Table 2: Recipe for preparing treated soft and hard fibres.


The dye structure is shown in Figure 3. A stock solution of the direct dye was prepared by dissolving 0.25 gram of dye in 250 ml distilled water to make a stock solution of 250 mg/l. The solution used for experiment was prepared by diluting definite volume of the stock solution to get the required concentration. For the preparation of 50ppm solution from stock solution, the stock solution is diluted by 20 times i.e. 15 ml of stock solution is diluted to 300 ml. Similarly, 100ppm, 150ppm and 300ppm of solutions were prepared. The bottles were shaken physically and then followed by mechanical shaking using a mechanical shaker for about 2 hours and was let still for few hours. A small quantity of solution was taken from the respective bottles and then was centrifuged at 3000 rpm for about 10 min. Then these samples and original solution were analysed for concentration of dye contents using UV-Spectrophotometer at 507nm. The respective value gives the study for effect of concentration of pre-treatment solution and the effect of amount of adsorbent for untreated and treated areca husk [4].

Figure 3: Direct blue dye.


Results and Discussion

The following seven different solutions were taken for analysis of amount of dye adsorbed by the treated and untreated fibers in different dye concentrations.

a) Standard solution

b) Soft fiber treated at 10 gal

c) Soft fiber treated at 20 gal

d) Hard fiber treated at 10 gal

e) Hard fiber treated at 20 gal

f) Untreated soft fiber

g) Untreated hard fiber

The results obtained from the present investigation revealed the ability of areca husk in absorbing the direct dye. The Figures 4-8 shows the absorbance spectrum obtained in the UV Spectrophotometer for different concentrations. The absorbency values of soft fibers and hard fibers were shown in Figure 9 and Figure 10 and the absorbency values for untreated fibers were shown in Figure 11. The values of the absorbance from the UV-VIS Spectrophotometer for all the study bottles were plotted in the graph that shows the amount of colour removed by the respective adsorbent and its amount. It infers that the treated areca husk removes more colour compared to the untreated Areca husk. This is because of more effective adsorptive capacity for the treated areca husk compared to the untreated Areca husk. It is also identified from the above graphs that [5-7].
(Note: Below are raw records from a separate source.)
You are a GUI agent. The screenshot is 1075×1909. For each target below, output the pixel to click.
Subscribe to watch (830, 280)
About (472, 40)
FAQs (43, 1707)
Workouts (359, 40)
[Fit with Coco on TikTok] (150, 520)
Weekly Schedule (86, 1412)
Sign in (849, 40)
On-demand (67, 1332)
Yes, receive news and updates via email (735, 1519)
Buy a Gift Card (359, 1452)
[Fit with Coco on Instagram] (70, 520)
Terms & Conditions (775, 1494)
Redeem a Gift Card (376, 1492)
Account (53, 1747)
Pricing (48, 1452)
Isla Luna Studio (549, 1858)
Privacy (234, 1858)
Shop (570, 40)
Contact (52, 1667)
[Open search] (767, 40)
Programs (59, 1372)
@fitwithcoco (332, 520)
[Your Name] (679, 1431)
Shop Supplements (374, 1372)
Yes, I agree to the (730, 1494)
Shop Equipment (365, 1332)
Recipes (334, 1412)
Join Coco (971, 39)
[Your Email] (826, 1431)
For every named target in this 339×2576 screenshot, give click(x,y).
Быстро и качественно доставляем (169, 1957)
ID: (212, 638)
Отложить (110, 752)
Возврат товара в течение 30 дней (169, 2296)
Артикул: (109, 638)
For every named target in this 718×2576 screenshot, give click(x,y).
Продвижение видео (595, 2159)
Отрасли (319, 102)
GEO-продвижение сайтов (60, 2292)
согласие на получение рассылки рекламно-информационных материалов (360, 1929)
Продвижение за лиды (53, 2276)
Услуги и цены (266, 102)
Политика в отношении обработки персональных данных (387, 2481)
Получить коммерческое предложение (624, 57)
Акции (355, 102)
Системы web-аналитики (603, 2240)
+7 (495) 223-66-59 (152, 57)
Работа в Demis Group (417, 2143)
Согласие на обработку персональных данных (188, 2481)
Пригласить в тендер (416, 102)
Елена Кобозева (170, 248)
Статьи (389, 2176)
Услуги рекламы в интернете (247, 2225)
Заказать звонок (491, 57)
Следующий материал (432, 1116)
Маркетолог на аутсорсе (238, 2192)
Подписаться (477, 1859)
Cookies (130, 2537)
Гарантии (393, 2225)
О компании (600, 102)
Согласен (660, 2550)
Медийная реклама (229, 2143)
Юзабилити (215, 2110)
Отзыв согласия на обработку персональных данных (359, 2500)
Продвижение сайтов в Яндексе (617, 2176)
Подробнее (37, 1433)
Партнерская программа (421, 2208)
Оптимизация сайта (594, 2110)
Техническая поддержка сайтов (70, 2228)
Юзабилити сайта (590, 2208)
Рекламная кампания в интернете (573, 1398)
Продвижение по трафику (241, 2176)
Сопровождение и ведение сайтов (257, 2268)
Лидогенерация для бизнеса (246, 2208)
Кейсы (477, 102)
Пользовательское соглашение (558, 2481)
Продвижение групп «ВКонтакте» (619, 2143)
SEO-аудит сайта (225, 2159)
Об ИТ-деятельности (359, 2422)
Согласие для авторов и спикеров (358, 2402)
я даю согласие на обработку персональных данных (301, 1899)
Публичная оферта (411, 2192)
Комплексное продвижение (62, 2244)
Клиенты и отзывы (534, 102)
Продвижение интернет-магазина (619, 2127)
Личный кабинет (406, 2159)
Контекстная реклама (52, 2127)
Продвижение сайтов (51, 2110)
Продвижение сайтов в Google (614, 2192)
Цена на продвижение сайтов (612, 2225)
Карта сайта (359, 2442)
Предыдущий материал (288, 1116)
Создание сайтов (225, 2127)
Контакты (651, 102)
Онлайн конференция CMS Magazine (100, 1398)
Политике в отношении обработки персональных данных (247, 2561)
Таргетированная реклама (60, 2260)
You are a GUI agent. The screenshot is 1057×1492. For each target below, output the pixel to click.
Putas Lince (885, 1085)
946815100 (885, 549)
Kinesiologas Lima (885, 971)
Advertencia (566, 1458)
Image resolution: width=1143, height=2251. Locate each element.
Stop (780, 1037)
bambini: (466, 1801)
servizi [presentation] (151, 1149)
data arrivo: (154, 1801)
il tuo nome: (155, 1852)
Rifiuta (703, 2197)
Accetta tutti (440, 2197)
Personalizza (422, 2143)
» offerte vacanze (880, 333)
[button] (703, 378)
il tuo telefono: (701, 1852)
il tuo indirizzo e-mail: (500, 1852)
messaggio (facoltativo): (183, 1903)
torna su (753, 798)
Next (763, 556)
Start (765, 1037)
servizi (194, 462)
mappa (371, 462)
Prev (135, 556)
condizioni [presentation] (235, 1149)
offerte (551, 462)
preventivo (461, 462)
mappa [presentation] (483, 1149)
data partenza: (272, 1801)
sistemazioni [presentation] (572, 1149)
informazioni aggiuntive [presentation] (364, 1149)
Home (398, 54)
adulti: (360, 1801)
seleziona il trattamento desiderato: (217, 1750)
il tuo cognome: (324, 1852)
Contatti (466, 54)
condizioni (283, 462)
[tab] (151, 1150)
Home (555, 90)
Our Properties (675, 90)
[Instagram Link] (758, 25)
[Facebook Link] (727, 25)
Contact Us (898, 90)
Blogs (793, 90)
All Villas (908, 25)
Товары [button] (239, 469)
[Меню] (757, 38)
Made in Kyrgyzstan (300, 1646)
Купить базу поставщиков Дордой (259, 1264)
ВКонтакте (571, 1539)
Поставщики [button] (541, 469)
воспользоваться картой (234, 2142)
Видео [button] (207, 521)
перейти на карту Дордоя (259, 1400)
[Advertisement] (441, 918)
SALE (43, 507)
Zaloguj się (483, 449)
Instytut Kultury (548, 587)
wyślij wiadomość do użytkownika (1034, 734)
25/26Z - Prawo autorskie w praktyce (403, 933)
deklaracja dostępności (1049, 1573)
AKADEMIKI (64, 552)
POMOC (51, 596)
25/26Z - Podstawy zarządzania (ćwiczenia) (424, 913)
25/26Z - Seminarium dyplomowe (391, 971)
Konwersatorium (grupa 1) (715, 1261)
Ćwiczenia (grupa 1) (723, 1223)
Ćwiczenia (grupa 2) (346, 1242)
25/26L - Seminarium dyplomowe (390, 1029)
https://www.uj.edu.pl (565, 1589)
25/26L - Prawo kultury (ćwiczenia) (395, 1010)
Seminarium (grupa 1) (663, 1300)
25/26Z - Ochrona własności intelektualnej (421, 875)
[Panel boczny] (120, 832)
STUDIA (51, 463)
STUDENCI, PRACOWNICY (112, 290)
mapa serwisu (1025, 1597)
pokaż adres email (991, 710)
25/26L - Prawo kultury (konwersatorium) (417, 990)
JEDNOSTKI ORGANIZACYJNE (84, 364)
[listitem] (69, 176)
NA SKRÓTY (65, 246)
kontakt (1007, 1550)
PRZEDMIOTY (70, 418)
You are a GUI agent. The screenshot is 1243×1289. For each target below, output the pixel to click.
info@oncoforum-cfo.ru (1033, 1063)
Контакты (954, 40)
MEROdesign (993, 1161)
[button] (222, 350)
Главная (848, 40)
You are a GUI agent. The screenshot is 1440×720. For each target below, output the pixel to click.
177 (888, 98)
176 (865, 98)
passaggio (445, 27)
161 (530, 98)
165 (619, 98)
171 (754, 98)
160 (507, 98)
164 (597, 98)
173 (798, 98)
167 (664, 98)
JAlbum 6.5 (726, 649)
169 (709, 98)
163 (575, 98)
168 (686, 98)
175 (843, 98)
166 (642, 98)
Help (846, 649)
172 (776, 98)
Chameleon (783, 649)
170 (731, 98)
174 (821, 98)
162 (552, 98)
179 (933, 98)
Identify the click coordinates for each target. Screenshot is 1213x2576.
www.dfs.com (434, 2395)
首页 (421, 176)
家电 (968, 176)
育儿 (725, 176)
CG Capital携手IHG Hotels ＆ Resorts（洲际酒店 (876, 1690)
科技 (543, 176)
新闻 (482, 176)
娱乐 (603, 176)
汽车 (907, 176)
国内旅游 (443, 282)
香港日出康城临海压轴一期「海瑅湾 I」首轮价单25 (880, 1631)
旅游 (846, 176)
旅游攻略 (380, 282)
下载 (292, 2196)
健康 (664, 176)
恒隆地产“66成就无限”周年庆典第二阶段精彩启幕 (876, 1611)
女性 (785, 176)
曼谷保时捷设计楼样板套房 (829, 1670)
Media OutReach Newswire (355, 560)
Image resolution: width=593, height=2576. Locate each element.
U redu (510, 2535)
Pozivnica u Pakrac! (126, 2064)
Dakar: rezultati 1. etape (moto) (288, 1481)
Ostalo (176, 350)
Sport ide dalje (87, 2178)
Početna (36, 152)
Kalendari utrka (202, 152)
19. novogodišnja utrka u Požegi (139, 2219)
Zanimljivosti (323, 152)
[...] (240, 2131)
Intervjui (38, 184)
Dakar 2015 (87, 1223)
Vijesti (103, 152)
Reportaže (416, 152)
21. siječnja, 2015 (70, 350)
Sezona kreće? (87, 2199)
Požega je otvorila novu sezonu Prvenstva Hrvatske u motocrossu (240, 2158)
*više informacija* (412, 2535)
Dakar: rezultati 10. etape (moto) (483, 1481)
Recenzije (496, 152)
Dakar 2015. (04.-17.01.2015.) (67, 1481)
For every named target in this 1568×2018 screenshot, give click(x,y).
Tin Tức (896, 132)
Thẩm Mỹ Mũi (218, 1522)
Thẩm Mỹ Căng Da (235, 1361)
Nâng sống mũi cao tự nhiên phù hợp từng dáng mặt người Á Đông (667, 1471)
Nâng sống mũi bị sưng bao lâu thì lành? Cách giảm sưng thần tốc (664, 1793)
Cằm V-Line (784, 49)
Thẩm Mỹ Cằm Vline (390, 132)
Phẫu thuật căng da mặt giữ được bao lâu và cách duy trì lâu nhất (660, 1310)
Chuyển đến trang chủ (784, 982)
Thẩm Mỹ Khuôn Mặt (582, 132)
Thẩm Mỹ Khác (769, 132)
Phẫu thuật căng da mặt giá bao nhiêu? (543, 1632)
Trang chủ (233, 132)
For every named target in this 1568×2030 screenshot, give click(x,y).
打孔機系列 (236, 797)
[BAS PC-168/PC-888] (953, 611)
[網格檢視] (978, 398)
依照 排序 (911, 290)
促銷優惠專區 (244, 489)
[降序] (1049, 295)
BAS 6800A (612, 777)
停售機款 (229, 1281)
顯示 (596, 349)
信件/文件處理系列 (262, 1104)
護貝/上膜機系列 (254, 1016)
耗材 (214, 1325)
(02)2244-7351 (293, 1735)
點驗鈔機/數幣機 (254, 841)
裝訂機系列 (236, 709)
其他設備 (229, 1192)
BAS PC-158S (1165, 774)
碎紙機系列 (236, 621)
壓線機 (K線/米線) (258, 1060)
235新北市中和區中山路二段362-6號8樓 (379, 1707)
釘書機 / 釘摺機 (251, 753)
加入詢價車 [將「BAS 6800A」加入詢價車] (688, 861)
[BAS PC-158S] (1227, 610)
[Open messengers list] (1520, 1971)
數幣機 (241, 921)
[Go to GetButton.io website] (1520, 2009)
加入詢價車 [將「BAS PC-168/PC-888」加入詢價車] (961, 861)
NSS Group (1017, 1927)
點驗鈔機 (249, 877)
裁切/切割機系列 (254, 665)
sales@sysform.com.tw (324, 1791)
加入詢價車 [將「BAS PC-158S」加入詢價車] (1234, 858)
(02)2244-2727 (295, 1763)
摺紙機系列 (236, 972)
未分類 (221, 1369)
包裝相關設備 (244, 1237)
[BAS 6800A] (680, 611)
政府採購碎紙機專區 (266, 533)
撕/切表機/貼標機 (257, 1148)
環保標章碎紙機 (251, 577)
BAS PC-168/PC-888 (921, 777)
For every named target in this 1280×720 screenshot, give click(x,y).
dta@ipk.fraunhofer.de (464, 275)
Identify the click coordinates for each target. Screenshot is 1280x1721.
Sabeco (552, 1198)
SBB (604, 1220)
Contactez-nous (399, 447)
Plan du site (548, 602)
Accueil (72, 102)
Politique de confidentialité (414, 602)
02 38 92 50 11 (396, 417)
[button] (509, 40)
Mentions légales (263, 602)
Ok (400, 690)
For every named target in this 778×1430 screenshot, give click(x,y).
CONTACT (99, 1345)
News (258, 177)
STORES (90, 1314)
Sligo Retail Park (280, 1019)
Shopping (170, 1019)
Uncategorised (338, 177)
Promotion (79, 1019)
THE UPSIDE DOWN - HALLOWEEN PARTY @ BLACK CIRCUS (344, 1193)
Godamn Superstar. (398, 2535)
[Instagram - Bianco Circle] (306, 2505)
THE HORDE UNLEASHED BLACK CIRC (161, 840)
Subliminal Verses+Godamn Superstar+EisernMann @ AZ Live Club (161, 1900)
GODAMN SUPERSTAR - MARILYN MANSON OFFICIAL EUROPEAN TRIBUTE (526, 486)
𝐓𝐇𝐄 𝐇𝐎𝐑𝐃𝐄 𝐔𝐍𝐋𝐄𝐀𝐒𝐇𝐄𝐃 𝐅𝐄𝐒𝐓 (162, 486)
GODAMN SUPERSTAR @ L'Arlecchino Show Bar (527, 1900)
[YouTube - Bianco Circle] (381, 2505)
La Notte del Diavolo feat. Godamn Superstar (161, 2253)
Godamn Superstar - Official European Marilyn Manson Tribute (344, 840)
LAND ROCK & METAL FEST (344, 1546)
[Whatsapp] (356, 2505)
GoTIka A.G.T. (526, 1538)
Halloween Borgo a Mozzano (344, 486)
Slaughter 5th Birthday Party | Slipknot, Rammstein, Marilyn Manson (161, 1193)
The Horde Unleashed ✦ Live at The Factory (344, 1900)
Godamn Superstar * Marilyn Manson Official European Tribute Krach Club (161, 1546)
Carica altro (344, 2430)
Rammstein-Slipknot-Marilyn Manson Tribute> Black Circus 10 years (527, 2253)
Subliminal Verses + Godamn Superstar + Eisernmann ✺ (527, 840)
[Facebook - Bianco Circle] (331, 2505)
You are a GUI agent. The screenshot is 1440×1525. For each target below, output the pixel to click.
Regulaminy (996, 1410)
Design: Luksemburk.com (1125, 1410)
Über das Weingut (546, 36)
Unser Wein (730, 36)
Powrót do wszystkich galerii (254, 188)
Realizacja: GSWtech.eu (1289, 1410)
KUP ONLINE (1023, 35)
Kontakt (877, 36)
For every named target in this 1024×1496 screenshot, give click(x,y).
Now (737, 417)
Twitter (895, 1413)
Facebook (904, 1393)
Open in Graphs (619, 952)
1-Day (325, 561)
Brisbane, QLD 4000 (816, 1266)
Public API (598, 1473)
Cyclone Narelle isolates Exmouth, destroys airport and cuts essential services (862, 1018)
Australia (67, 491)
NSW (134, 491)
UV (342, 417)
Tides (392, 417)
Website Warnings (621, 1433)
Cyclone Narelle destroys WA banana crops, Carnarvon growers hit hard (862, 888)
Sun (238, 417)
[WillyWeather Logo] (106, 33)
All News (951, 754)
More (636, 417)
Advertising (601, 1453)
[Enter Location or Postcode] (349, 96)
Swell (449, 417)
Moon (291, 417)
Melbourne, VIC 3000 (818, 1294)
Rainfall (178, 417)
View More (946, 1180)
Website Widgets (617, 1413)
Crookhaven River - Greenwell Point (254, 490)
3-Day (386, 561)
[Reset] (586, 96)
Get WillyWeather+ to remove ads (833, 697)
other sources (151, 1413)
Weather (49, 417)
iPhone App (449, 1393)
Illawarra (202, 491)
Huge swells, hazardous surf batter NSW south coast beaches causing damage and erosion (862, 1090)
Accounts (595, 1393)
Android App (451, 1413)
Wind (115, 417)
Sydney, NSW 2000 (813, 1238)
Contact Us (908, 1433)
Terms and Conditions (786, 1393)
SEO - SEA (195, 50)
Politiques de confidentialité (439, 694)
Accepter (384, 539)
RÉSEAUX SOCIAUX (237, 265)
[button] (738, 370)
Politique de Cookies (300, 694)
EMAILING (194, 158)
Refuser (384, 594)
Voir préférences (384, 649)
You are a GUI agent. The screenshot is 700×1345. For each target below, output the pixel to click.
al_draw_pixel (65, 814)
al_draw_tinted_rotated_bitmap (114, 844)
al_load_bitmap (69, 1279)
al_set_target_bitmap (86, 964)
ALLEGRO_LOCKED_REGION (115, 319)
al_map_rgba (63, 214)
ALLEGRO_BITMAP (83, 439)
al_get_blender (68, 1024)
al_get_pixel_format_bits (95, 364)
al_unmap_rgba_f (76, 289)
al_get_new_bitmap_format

Figure 4 - 7: Dye solutions after absorption by the areca fibre.


Figure 8: Spectrum of absorbance values for different concentration.


Figure 9: Effect of concentration in soft areca fibre.


Figure 10: Effect of concentration on hard areca fibre.


Figure 11: Effect of concentration in untreated areca fibre.


a) Absorbency of soft areca fiber is more compared to hard areca fibers

b) Fiber were pretreated with 10gpl and 20gpl. Fibers treated with 20gpl has more absorbency irrespective of soft or hard fiber

c) Thus, soft fibers treated with 20gpl NaOH has good dye absorbing capacity

d) Untreated fiber also absorbs equally or more than treated fibers up to 150 ppm

e) Above 150 ppm, treatment of fiber is required to increase the absorbency.


It was found that adsorption is highly dependent on the contact time, adsorbent dose and dye concentration. Consequently, safety can point to the use of this natural material due to abundance and very cheap biomass. This leads to its superiority as a potential sorbent in removal of some coloured dyes from waste waters. Thus, from the above conducted experiment it can be concluded that the Areca husk can be used as a very effective absorbent in both treated and untreated form.